Retype the whole listing below exactly, keeping every picture out of it.
┄┄┄┄┄┄
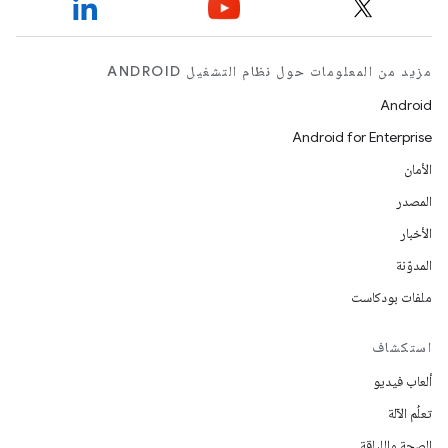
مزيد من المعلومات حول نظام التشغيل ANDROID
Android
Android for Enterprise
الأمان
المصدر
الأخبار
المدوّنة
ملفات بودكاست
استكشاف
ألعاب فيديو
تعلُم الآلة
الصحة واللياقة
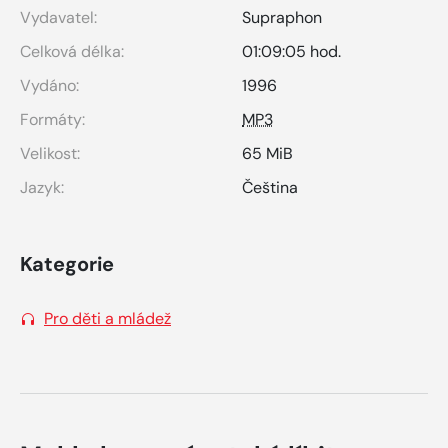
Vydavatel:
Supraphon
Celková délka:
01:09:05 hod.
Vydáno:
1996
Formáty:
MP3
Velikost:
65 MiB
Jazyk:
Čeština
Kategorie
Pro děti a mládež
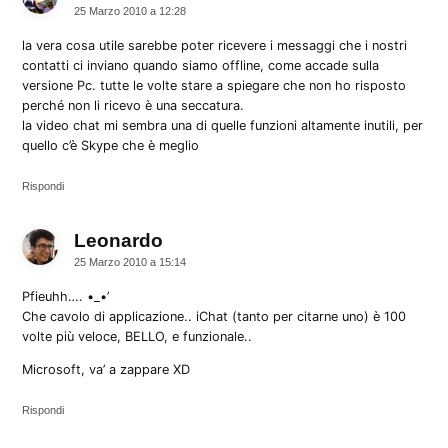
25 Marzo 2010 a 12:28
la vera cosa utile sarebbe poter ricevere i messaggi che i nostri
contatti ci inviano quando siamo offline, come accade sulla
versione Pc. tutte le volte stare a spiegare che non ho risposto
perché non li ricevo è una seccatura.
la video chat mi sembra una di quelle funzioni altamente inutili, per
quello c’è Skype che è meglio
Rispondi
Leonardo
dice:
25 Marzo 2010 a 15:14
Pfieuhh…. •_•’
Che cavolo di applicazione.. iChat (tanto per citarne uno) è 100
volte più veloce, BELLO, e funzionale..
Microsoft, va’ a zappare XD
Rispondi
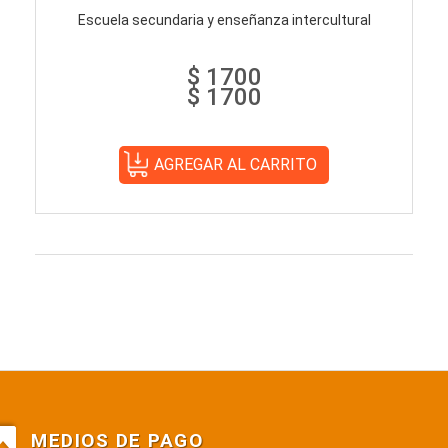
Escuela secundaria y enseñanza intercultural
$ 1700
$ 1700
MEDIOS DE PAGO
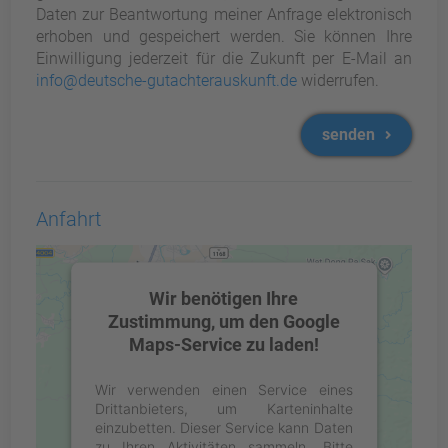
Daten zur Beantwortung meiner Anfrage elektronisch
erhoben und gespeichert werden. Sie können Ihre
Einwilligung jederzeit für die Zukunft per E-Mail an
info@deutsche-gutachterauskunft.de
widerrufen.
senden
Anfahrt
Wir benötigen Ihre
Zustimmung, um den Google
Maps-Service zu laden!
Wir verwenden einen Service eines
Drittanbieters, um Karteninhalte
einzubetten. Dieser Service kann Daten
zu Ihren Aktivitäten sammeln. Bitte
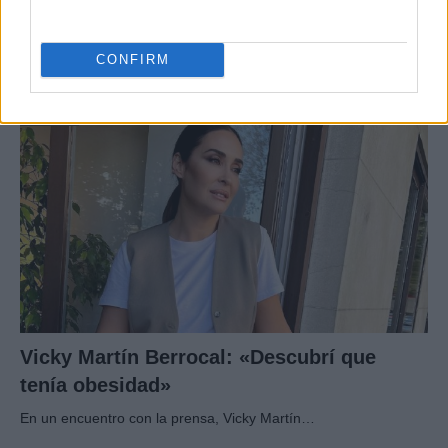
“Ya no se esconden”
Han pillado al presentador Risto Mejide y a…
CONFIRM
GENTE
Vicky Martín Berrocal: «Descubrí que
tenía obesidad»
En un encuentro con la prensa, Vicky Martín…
┄┄┄┄┄┄
Worked solution –
مزيد من المعلومات حول نظام التشغيل ANDROID
Android
Android for Enterprise
الأمان
المصدر
الأخبار
المدوّنة
ملفات بودكاست
استكشاف
ألعاب فيديو
تعلُم الآلة
الصحة واللياقة
Vydavatel:
Supraphon
Celková délka:
01:09:05 hod.
Vydáno:
1996
Formáty:
MP3
Velikost:
65 MiB
Jazyk:
Čeština
Kategorie
Pro děti a mládež
25 Marzo 2010 a 12:28
la vera cosa utile sarebbe poter ricevere i messaggi che i nostri
contatti ci inviano quando siamo offline, come accade sulla
versione Pc. tutte le volte stare a spiegare che non ho risposto
perché non li ricevo è una seccatura.
la video chat mi sembra una di quelle funzioni altamente inutili, per
quello c’è Skype che è meglio
Rispondi
Leonardo
dice:
25 Marzo 2010 a 15:14
Pfieuhh…. •_•’
Che cavolo di applicazione.. iChat (tanto per citarne uno) è 100
volte più veloce, BELLO, e funzionale..
Microsoft, va’ a zappare XD
Rispondi
Escuela secundaria y enseñanza intercultural
$ 1700
$ 1700
MEDIOS DE PAGO
Daten zur Beantwortung meiner Anfrage elektronisch
erhoben und gespeichert werden. Sie können Ihre
Einwilligung jederzeit für die Zukunft per E-Mail an
info@deutsche-gutachterauskunft.de
widerrufen.
senden
Anfahrt
Wir benötigen Ihre
Zustimmung, um den Google
Maps-Service zu laden!
Wir verwenden einen Service eines
Drittanbieters, um Karteninhalte
einzubetten. Dieser Service kann Daten
zu Ihren Aktivitäten sammeln. Bitte
“Ya no se esconden”
Han pillado al presentador Risto Mejide y a…
CONFIRM
GENTE
Vicky Martín Berrocal: «Descubrí que
tenía obesidad»
En un encuentro con la prensa, Vicky Martín…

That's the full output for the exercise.